In this environment, the team constantly debates, discusses, brainstorms, and communicates their thoughts and ideas through calls, meetings, presentations, reviews, and discussions.
This is why it is important to understand that there is no respite from a very important skill required of almost all jobs – Communication and collaboration.
To get the project running for an organisation, AI experts will probably need 15 other team members, the best minds hired from the industry.
Like the team huddle, there will be scrum meetings, review meetings to discuss progress, challenges, and daily tasks. The communication and collaboration skill is key to succeed in this environment.
This is a skill anybody, especially students of any field, must develop to succeed in their careers even if it requires them to work with machines.
10) Computing efficiency
How do you make a machine “learn”? Machines do not have natural intelligence and cognitive abilities to learn through a social environment. They are “taught” through data.
An enormous amount of data is fed into them so they can relate to patterns and can identify and therefore “learn.” To give the simplest example of AI.
To make a machine “identify” an image as “Cat,” it must be fed with endless images of “cats” of different kinds, from different angles and told that “these are cats.” The machine “remembers,” and when shown a cat, the machine calls it a “cat.”
Having said that, it is important to note that an AI engineer will work with data. Enormous amounts of data on which they will apply mathematics, programming, and algorithms.
The data can be so huge that it may have to be distributed across a system of machines or clusters, and that is known as “Distributed computing.”
It is not just enough for an AI aspirant to know about computing; they must also be comfortable distributing computing.
AI aspirants should have a knack for computing data, statistics, applied mathematics, and working with probability. This skill is indispensable and a must for all AI engineers.

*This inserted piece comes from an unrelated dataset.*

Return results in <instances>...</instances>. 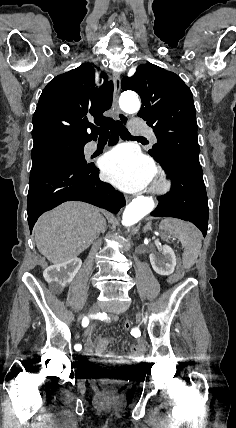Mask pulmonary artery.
<instances>
[{"label": "pulmonary artery", "mask_w": 236, "mask_h": 428, "mask_svg": "<svg viewBox=\"0 0 236 428\" xmlns=\"http://www.w3.org/2000/svg\"><path fill=\"white\" fill-rule=\"evenodd\" d=\"M153 140H156L155 136H152ZM98 149V145L95 142H90L86 145L85 151L87 154H93L94 152H96Z\"/></svg>", "instance_id": "pulmonary-artery-1"}]
</instances>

Speaking about skills – knowledge or attributive, an Artificial Intelligence professional should also be innately creative and curious.

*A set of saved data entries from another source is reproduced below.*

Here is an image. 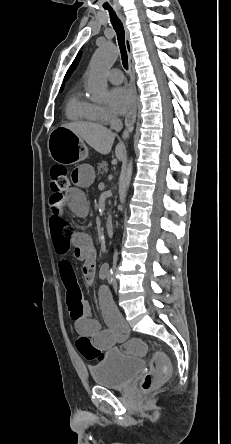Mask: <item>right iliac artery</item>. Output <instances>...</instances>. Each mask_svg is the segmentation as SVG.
Masks as SVG:
<instances>
[{
	"mask_svg": "<svg viewBox=\"0 0 231 444\" xmlns=\"http://www.w3.org/2000/svg\"><path fill=\"white\" fill-rule=\"evenodd\" d=\"M113 279H114L113 271L110 270V271H108V273H107V280H108L109 284H112V283H113Z\"/></svg>",
	"mask_w": 231,
	"mask_h": 444,
	"instance_id": "1",
	"label": "right iliac artery"
}]
</instances>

These skills are inherent in a person. They are either there or not. Ask yourself, Am I curious to learn more even after I have failed a million times?
Do I have the patience to work and fail, work, and fail to come up with a resolution? Am I someone who understands consumer needs?
Artificial Intelligence is about innovating to design solutions for newer needs. Therefore an AI expert constantly strives to understand those needs – social needs and logistical needs of the end-user.
It is only through understanding these needs that new inventions will come and new problem statements which will then be needed to solve.
This self-evaluation, along with a deep sense of interest in the subject, will catapult you towards a career that is not only interesting but also highly in demand. A mastery of the skill sets mentioned above will ensure that you are successful in that career.